Just thinking of them brought a dreamy smile to her face.
The doorbell made Elisa spring up into the air, panicked. Shit. Who…?
The security system in the building was state-of-the-art, and all entrances were guarded by professionals, and still that doomsday feeling was so hard to shake. Her mind just couldn’t convince her body to relax. But a glance through the peephole showed that Demi and Eric stood outside, and panic was swiftly replaced by joy.
She threw the door open and hugged Demi hard, then gave Eric the same treatment “When did you guys get back?”

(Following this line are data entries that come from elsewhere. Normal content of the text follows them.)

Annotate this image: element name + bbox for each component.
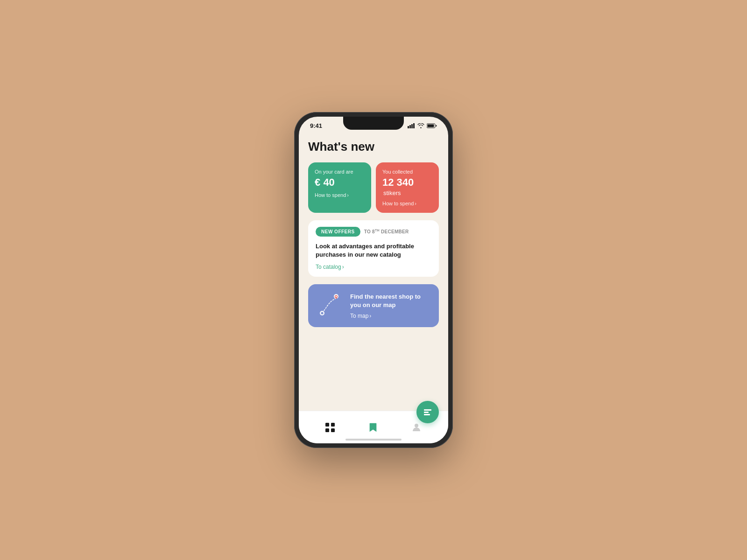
svg-point-7 — [321, 312, 324, 315]
svg-rect-3 — [413, 123, 415, 128]
svg-rect-5 — [428, 125, 434, 127]
map-link[interactable]: To map › — [350, 313, 431, 319]
svg-rect-11 — [331, 423, 335, 427]
bottom-nav — [299, 411, 448, 443]
chevron-right-icon: › — [369, 313, 371, 319]
card-red-unit: stikers — [383, 189, 401, 196]
home-indicator — [345, 439, 402, 441]
signal-icon — [408, 123, 415, 128]
tag-new-offers: NEW OFFERS — [316, 227, 360, 237]
chevron-right-icon: › — [342, 264, 344, 270]
offers-card: NEW OFFERS TO 8TH DECEMBER Look at advan… — [308, 220, 439, 277]
svg-rect-13 — [331, 428, 335, 432]
svg-rect-0 — [408, 126, 409, 128]
tag-date: TO 8TH DECEMBER — [364, 229, 409, 234]
svg-rect-17 — [424, 414, 430, 415]
status-icons — [408, 123, 437, 128]
svg-point-14 — [415, 424, 418, 427]
svg-point-9 — [336, 296, 337, 297]
card-green: On your card are € 40 How to spend › — [308, 162, 371, 213]
notch — [343, 117, 404, 130]
nav-item-profile[interactable] — [411, 422, 422, 433]
map-illustration — [316, 292, 344, 320]
chevron-right-icon: › — [415, 201, 416, 206]
card-green-amount: € 40 — [315, 176, 365, 189]
map-text: Find the nearest shop to you on our map … — [350, 293, 431, 319]
fab-icon — [423, 407, 433, 417]
bookmark-icon — [368, 422, 378, 433]
svg-rect-15 — [424, 409, 431, 411]
nav-item-home[interactable] — [325, 422, 335, 433]
card-green-link[interactable]: How to spend › — [315, 192, 365, 198]
nav-item-offers[interactable] — [368, 422, 378, 433]
offers-tags: NEW OFFERS TO 8TH DECEMBER — [316, 227, 431, 237]
profile-icon — [411, 422, 422, 433]
phone-screen: 9:41 — [299, 117, 448, 443]
phone-frame: 9:41 — [294, 112, 453, 448]
fab-button[interactable] — [416, 401, 439, 423]
card-red-link[interactable]: How to spend › — [382, 201, 432, 206]
svg-rect-16 — [424, 412, 429, 413]
main-content: What's new On your card are € 40 How to … — [299, 132, 448, 411]
page-title: What's new — [308, 140, 439, 154]
card-red: You collected 12 340 stikers How to spen… — [376, 162, 439, 213]
svg-rect-12 — [325, 428, 329, 432]
map-card: Find the nearest shop to you on our map … — [308, 284, 439, 327]
status-time: 9:41 — [310, 122, 322, 129]
battery-icon — [427, 123, 437, 128]
svg-rect-1 — [409, 125, 411, 128]
cards-row: On your card are € 40 How to spend › You… — [308, 162, 439, 213]
grid-icon — [325, 422, 335, 433]
card-green-label: On your card are — [315, 169, 365, 175]
card-red-amount: 12 340 — [382, 176, 414, 188]
map-title: Find the nearest shop to you on our map — [350, 293, 431, 309]
card-red-label: You collected — [382, 169, 432, 175]
svg-rect-2 — [411, 124, 413, 128]
offers-link[interactable]: To catalog › — [316, 264, 431, 270]
card-green-currency: € — [315, 176, 320, 188]
svg-rect-10 — [325, 423, 329, 427]
card-red-amount-row: 12 340 stikers — [382, 176, 432, 197]
chevron-right-icon: › — [347, 192, 349, 198]
wifi-icon — [417, 123, 424, 128]
offers-title: Look at advantages and profitable purcha… — [316, 242, 431, 259]
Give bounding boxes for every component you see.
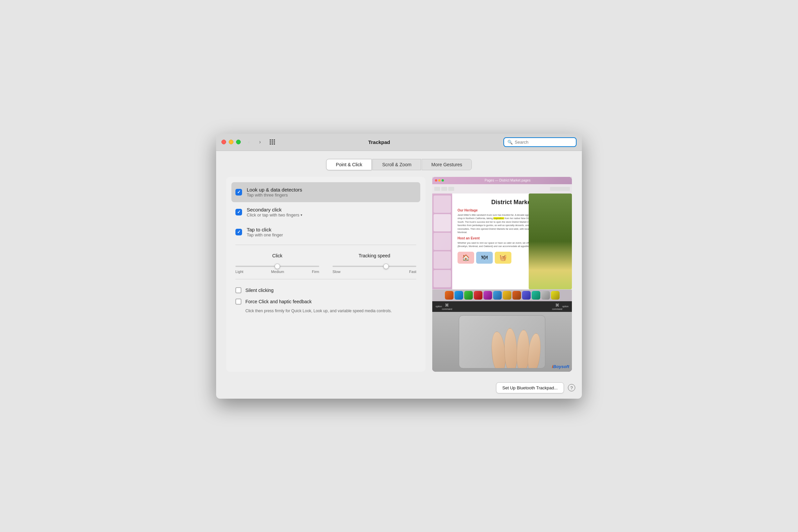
option-tap-click-title: Tap to click xyxy=(247,227,283,232)
demo-thumb-3 xyxy=(434,233,451,250)
iboysoft-text: Boysoft xyxy=(553,364,569,369)
dock-icon-1 xyxy=(445,291,454,300)
bottom-options: Silent clicking Force Click and haptic f… xyxy=(231,282,420,319)
demo-highlight: inspiration xyxy=(493,217,504,220)
demo-sidebar xyxy=(432,193,452,289)
right-panel: Pages — District Market.pages xyxy=(432,177,572,372)
search-input[interactable] xyxy=(515,140,573,145)
demo-minimize xyxy=(438,179,440,182)
demo-image: Pages — District Market.pages xyxy=(432,177,572,372)
demo-thumb-1 xyxy=(434,195,451,213)
option-lookup-text: Look up & data detectors Tap with three … xyxy=(247,187,302,197)
finger-2 xyxy=(504,328,518,368)
demo-close xyxy=(435,179,437,182)
dock-icon-2 xyxy=(455,291,463,300)
traffic-lights xyxy=(222,140,241,144)
demo-maximize xyxy=(441,179,444,182)
option-lookup-subtitle: Tap with three fingers xyxy=(247,192,302,197)
demo-traffic-lights xyxy=(435,179,444,182)
checkbox-force-click[interactable] xyxy=(235,299,241,305)
demo-keyboard: option ⌘ command ⌘ command option xyxy=(432,301,572,312)
tab-scroll-zoom[interactable]: Scroll & Zoom xyxy=(373,159,421,170)
option-secondary-click-text: Secondary click Click or tap with two fi… xyxy=(247,207,302,217)
checkbox-silent-clicking[interactable] xyxy=(235,287,241,293)
dock-icon-9 xyxy=(522,291,531,300)
key-command-right: ⌘ command xyxy=(552,303,562,310)
divider-1 xyxy=(235,245,416,245)
bluetooth-trackpad-button[interactable]: Set Up Bluetooth Trackpad... xyxy=(496,382,564,393)
dock-icon-4 xyxy=(474,291,482,300)
search-box[interactable]: 🔍 xyxy=(504,137,576,147)
demo-app-name: Pages — District Market.pages xyxy=(446,178,569,182)
back-button[interactable]: ‹ xyxy=(246,138,252,146)
option-tap-click[interactable]: ✓ Tap to click Tap with one finger xyxy=(231,222,420,242)
tracking-slider-group: Tracking speed Slow Fast xyxy=(332,253,416,274)
checkmark-secondary-click: ✓ xyxy=(237,210,241,214)
apps-grid-icon[interactable] xyxy=(270,139,275,145)
forward-button[interactable]: › xyxy=(257,138,263,146)
tracking-label-slow: Slow xyxy=(332,270,341,274)
sliders-row: Click Light Medium Firm Tracking speed xyxy=(235,253,416,274)
key-option-right: option xyxy=(562,305,569,307)
close-button[interactable] xyxy=(222,140,226,144)
option-tap-click-subtitle: Tap with one finger xyxy=(247,232,283,238)
click-label-firm: Firm xyxy=(312,270,319,274)
demo-menubar: Pages — District Market.pages xyxy=(432,177,572,184)
demo-card-house: 🏠 xyxy=(457,252,474,264)
force-click-description: Click then press firmly for Quick Look, … xyxy=(245,308,416,314)
finger-4 xyxy=(526,332,542,368)
tracking-slider-title: Tracking speed xyxy=(332,253,416,258)
click-slider-title: Click xyxy=(235,253,319,258)
tab-point-click[interactable]: Point & Click xyxy=(326,159,372,170)
dropdown-arrow-icon[interactable]: ▾ xyxy=(301,213,302,217)
sliders-section: Click Light Medium Firm Tracking speed xyxy=(231,248,420,276)
bottom-bar: Set Up Bluetooth Trackpad... ? xyxy=(216,378,582,399)
checkbox-lookup[interactable]: ✓ xyxy=(235,189,242,195)
silent-clicking-label: Silent clicking xyxy=(245,288,274,293)
demo-trackpad xyxy=(459,315,545,368)
tab-bar: Point & Click Scroll & Zoom More Gesture… xyxy=(226,159,572,170)
option-lookup[interactable]: ✓ Look up & data detectors Tap with thre… xyxy=(231,182,420,202)
option-secondary-click-title: Secondary click xyxy=(247,207,302,212)
demo-dock xyxy=(432,289,572,301)
main-content: ✓ Look up & data detectors Tap with thre… xyxy=(226,177,572,372)
dock-icon-11 xyxy=(541,291,550,300)
demo-toolbar xyxy=(432,184,572,193)
dock-icon-12 xyxy=(551,291,559,300)
dock-icon-6 xyxy=(493,291,502,300)
demo-thumb-5 xyxy=(434,270,451,287)
checkmark-lookup: ✓ xyxy=(237,190,241,194)
tab-more-gestures[interactable]: More Gestures xyxy=(422,159,472,170)
checkbox-tap-click[interactable]: ✓ xyxy=(235,229,242,235)
force-click-row[interactable]: Force Click and haptic feedback xyxy=(235,296,416,307)
left-panel: ✓ Look up & data detectors Tap with thre… xyxy=(226,177,425,372)
iboysoft-badge: iBoysoft xyxy=(552,364,569,369)
divider-2 xyxy=(235,279,416,279)
click-slider-group: Click Light Medium Firm xyxy=(235,253,319,274)
minimize-button[interactable] xyxy=(229,140,233,144)
demo-thumb-2 xyxy=(434,214,451,231)
hand-fingers xyxy=(485,315,538,368)
help-button[interactable]: ? xyxy=(568,384,575,391)
demo-trackpad-area xyxy=(432,312,572,372)
dock-icon-8 xyxy=(512,291,521,300)
demo-main-doc: District Market Our Heritage Janet Mille… xyxy=(452,193,572,289)
click-label-light: Light xyxy=(235,270,243,274)
demo-content-area: District Market Our Heritage Janet Mille… xyxy=(432,193,572,289)
maximize-button[interactable] xyxy=(236,140,241,144)
silent-clicking-row[interactable]: Silent clicking xyxy=(235,285,416,296)
click-slider-labels: Light Medium Firm xyxy=(235,270,319,274)
dock-icon-7 xyxy=(503,291,511,300)
tracking-slider-labels: Slow Fast xyxy=(332,270,416,274)
key-option-left: option xyxy=(436,305,442,307)
tracking-label-fast: Fast xyxy=(409,270,416,274)
option-tap-click-text: Tap to click Tap with one finger xyxy=(247,227,283,238)
click-slider[interactable] xyxy=(235,266,319,267)
tracking-slider[interactable] xyxy=(332,266,416,267)
option-secondary-click-subtitle: Click or tap with two fingers ▾ xyxy=(247,212,302,217)
checkbox-secondary-click[interactable]: ✓ xyxy=(235,209,242,215)
demo-veggie-image xyxy=(529,193,572,289)
option-secondary-click[interactable]: ✓ Secondary click Click or tap with two … xyxy=(231,202,420,222)
search-icon: 🔍 xyxy=(507,140,513,145)
force-click-label: Force Click and haptic feedback xyxy=(245,299,311,304)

“Just this morning,” Eric told her. “We crashed last night in a hotel near the airport and took off at the cr
ack of dawn.”
“Right,” Demi said, looking up at him ruefully. “Because this guy can’t seem to sleep past five AM, no matter what I do to him all night long.”
“Come in, come in.” Elisa dragged Demi into apartment by the hand. Demi looked great, glowing with a freshly acquired tan, some brand new freckles, and the soft-focus all-over sparkle of being madly in love and utterly sexually satiated. Eric gave off more or less the same blissed-out vibe, in masculine form.
So it was all good. The honeymoon had rocked. Yay.
“You guys look gorgeous,” she said, squeezing Demi again. “So tan.”
“We spent all our time lolling on the beach and swimming,” Demi admitted. “Which was great, but the sky fell while we were gone, and we missed it!”
“I’m really sorry I wasn’t here to help when you needed it,” Eric said.
“I’m glad you were both well away,” Elisa said fervently. “And I’m also glad that I can finally be straight with you about everything. It bothered the hell out of me that I had to lie to you all the time. I hate being dishonest with a friend.”
“You were just trying to protect us,” Demi assured her. “Forget about it.”
“Good thing Nate was with you when that bastard finally found you,” Eric said.
“Oh hey, I’ve got something for you,” Demi said. “Eric? Show her.” Eric hoisted up a large planter with a luxuriant fern plant bursting out of it.
“It’s a housewarming present,” Demi told her. “I’m so excited that you’re my neighbor now, and right upstairs from Anton and Fi’s apartment, too. So excellent.”
“Yeah, it’s wonderful,” Elisa agreed. “If I have to be under a security umbrella, at least I have fabulous company there.”
“God, yes. Kimball knows that hurting you would hurt us. So we’ll be in each other’s pockets until we’ve sorted this out. And in my pocket is my favorite place for you to be. All the best people, right at my fingertips. It’s my dream come true.”